Note:
This topic has been translated from a Chinese forum by GPT and might contain errors.
Original topic: TiKV组件OOM后,执行SHOW STATS_HEALTHY;查询不到任何数据
The issue encountered: After the TiKV component experiences an OOM (Out of Memory) event, executing SHOW STATS_HEALTHY; does not return any data.
Master|root@(none)>show stats_healthy where table_name = ‘table_name’;
Empty set (0.00 sec)
It requires restarting the TiKV component to recover. Why is this happening?
Based on your description, there are two issues:
- TiKV OOM problem:
- Please check the dashboard statement analysis and slow query situation to find large SQLs.
- Confirm the block cache configuration size of TiKV to see if it is too large. If it is a scenario where multiple nodes are deployed on a single machine, be more careful when configuring this parameter.
- Unable to view the statistics health issue (STATS_HEALTHY):
Can this issue be reproduced?
During the troubleshooting period, check for any abnormal cluster logs, including tidb and tikv logs, and confirm them.
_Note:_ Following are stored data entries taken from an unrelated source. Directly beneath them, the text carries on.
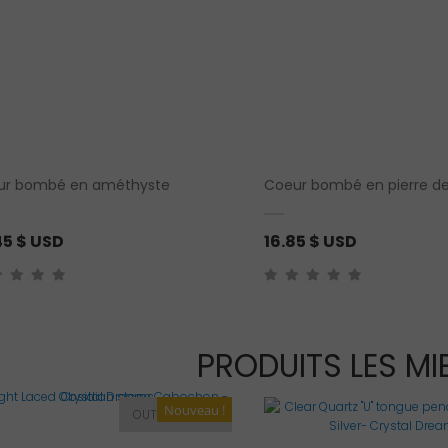
ur bombé en améthyste
Coeur bombé en pierre de
45
$ USD
16.85
$ USD
PRODUITS LES MI
Nouveau !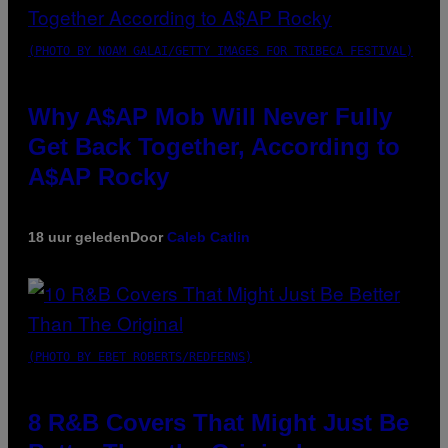
(PHOTO BY NOAM GALAI/GETTY IMAGES FOR TRIBECA FESTIVAL)
Why A$AP Mob Will Never Fully
Get Back Together, According to
A$AP Rocky
18 uur geleden
Door
Caleb Catlin
(PHOTO BY EBET ROBERTS/REDFERNS)
8 R&B Covers That Might Just Be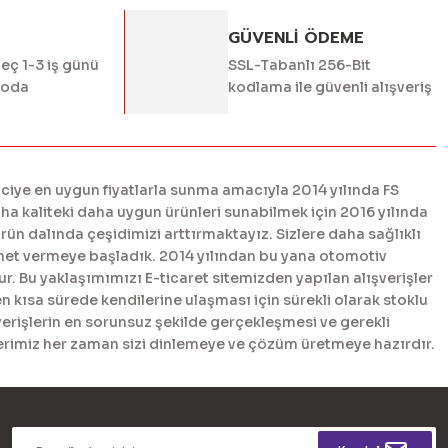
GÜVENLİ ÖDEME
geç 1-3 iş günü
SSL-Tabanlı 256-Bit
goda
kodlama ile güvenli alışveriş
ciye en uygun fiyatlarla sunma amacıyla 2014 yılında FS
 kaliteki daha uygun ürünleri sunabilmek için 2016 yılında
n dalında çeşidimizi arttırmaktayız. Sizlere daha sağlıklı
met vermeye başladık. 2014 yılından bu yana otomotiv
. Bu yaklaşımımızı E-ticaret sitemizden yapılan alışverişler
en kısa sürede kendilerine ulaşması için sürekli olarak stoklu
erişlerin en sorunsuz şekilde gerçekleşmesi ve gerekli
tlerimiz her zaman sizi dinlemeye ve çözüm üretmeye hazırdır.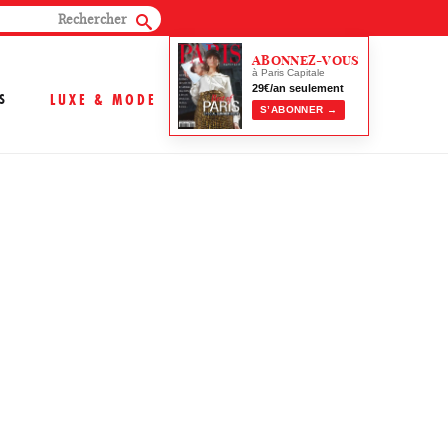
ABONNEZ-VOUS
à Paris Capitale
29€/an seulement
S
LUXE & MODE
S’ABONNER →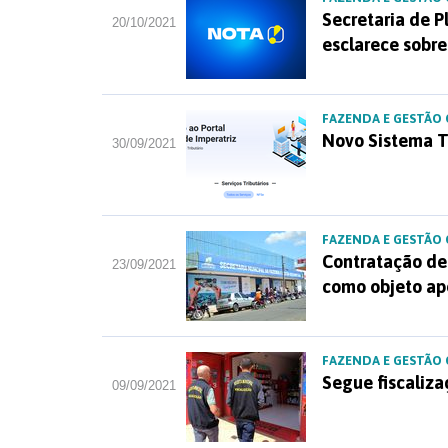
Secretaria de 
20/10/2021
esclarece sobre
FAZENDA E GESTÃO
Novo Sistema Tr
30/09/2021
FAZENDA E GESTÃO
Contratação de
23/09/2021
como objeto ap
FAZENDA E GESTÃO
Segue fiscaliz
09/09/2021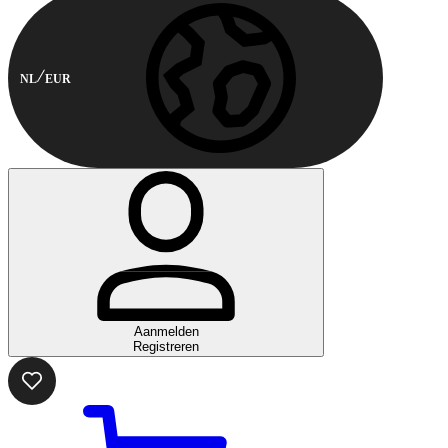
NL
EUR
Aanmelden
Registreren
Check the cluster status with “display” to see if it is normal.
I suspect that after the TiKV component OOMs, the metadata information in memory is cleared, so it cannot be found. It will be reloaded after a restart.
Try again after some time, it might be loading metadata into memory.
He probably estimated that a long time had passed.
The loading time is a bit long, check the CPU and memory changes and health status of TiKV.
Please send the cluster topology diagram. Additionally, check the TiKV configuration with the command SHOW config WHERE NAME LIKE '%storage.block-cache.capacity%'
. If TiKV is running as a single instance on the machine, set storage.block-cache.capacity
to 45% of the total memory. If there are multiple instances, divide that by the number of instances.